Segment Start: THE DATA

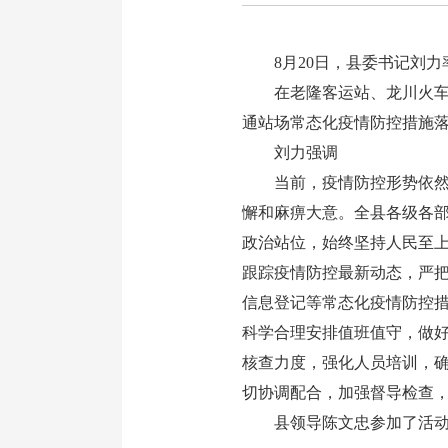
8月20日，县委书记刘力
在老隆客运站、龙川火车站
通站场常态化疫情防控措施
刘力强调
当前，疫情防控形势依然严
懈和麻痹大意。全县各级各
政治站位，始终坚持人民至上
跟踪疫情防控最新动态，严
信息登记等常态化疫情防控措
科学合理安排值班值守，做
核查力度，强化人员培训，
切协调配合，加强督导检查
县领导陈文忠参加了活动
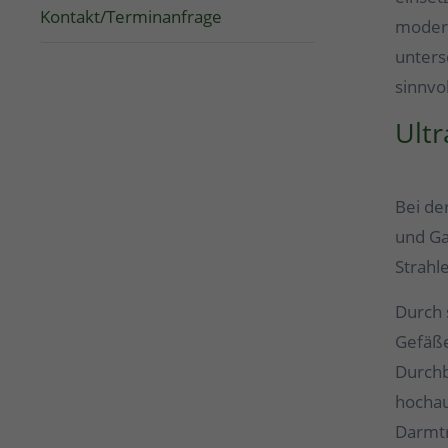
Kontakt/Terminanfrage
modern
unters
sinnvo
Ultr
Bei de
und Ga
Strahl
Durch 
Gefäße
Durchb
hochau
Darmtr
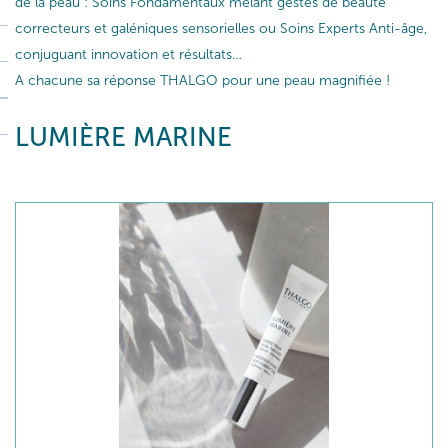
de la peau : Soins Fondamentaux mêlant gestes de beauté
correcteurs et galéniques sensorielles ou Soins Experts Anti-âge,
conjuguant innovation et résultats…
A chacune sa réponse THALGO pour une peau magnifiée !
LUMIÈRE MARINE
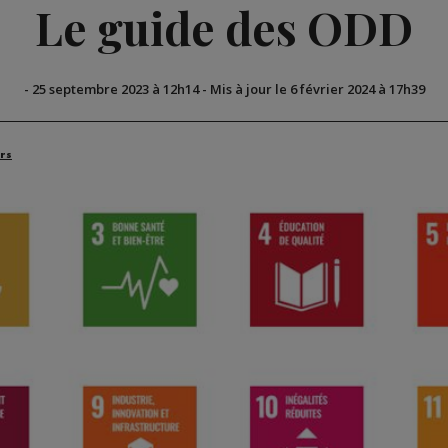
Le guide des ODD
-
25 septembre 2023 à 12h14
-
Mis à jour le 6 février 2024 à 17h39
rs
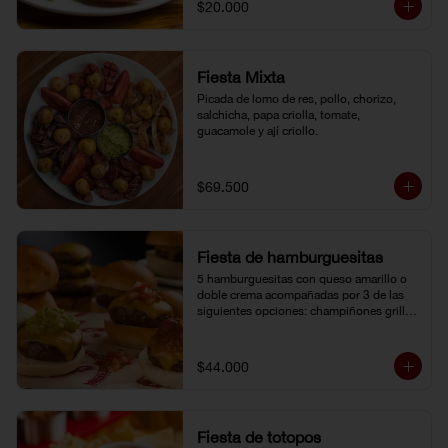
$20.000
Fiesta Mixta
Picada de lomo de res, pollo, chorizo, 
salchicha, papa criolla, tomate, 
guacamole y ají criollo.
$69.500
Fiesta de hamburguesitas
5 hamburguesitas con queso amarillo o 
doble crema acompañadas por 3 de las 
siguientes opciones: champiñones grillé, 
chili con carne, guacamole, cebolla grillé, 
guiso criollo, pico de gallo o salsa de 
pimienta negra.
$44.000
Fiesta de totopos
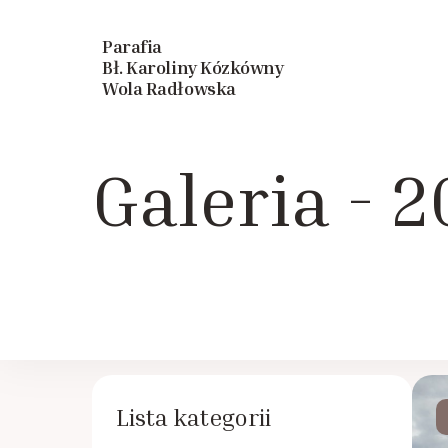
Parafia
Bł. Karoliny Kózkówny
Wola Radłowska
Galeria - 
Lista kategorii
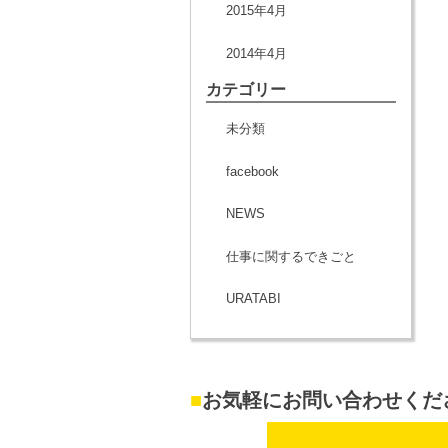
2015年4月
2014年4月
カテゴリー
未分類
facebook
NEWS
仕事に関するできごと
URATABI
■
お気軽にお問い合わせくだ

Segment End: THE DATA

◆ **WORK REQUIRED**
Copy out every line of the data above, taking care to leave the pictures out.

◆ **RESULT**
8月20日，县委书记刘力
在老隆客运站、龙川火车站
通站场常态化疫情防控措施
刘力强调
当前，疫情防控形势依然严
懈和麻痹大意。全县各级各
政治站位，始终坚持人民至上
跟踪疫情防控最新动态，严
信息登记等常态化疫情防控措
科学合理安排值班值守，做
核查力度，强化人员培训，
切协调配合，加强督导检查
县领导陈文忠参加了活动
Kontakt/Terminanfrage
modern
unters
sinnvo
Ultr
Bei de
und Ga
Strahl
Durch 
Gefäße
Durchb
hochau
Darmtr
de la peau : Soins Fondamentaux mêlant gestes de beauté
correcteurs et galéniques sensorielles ou Soins Experts Anti-âge,
conjuguant innovation et résultats…
A chacune sa réponse THALGO pour une peau magnifiée !
LUMIÈRE MARINE
Le guide des ODD
-
25 septembre 2023 à 12h14
-
Mis à jour le 6 février 2024 à 17h39
rs
$20.000
Fiesta Mixta
Picada de lomo de res, pollo, chorizo, 
salchicha, papa criolla, tomate, 
guacamole y ají criollo.
$69.500
Fiesta de hamburguesitas
5 hamburguesitas con queso amarillo o 
doble crema acompañadas por 3 de las 
siguientes opciones: champiñones grillé, 
chili con carne, guacamole, cebolla grillé, 
guiso criollo, pico de gallo o salsa de 
pimienta negra.
$44.000
Fiesta de totopos
Parafia
Bł. Karoliny Kózkówny
Wola Radłowska
Galeria - 
Lista kategorii
2015年4月
2014年4月
カテゴリー
未分類
facebook
NEWS
仕事に関するできごと
URATABI
■
お気軽にお問い合わせくだ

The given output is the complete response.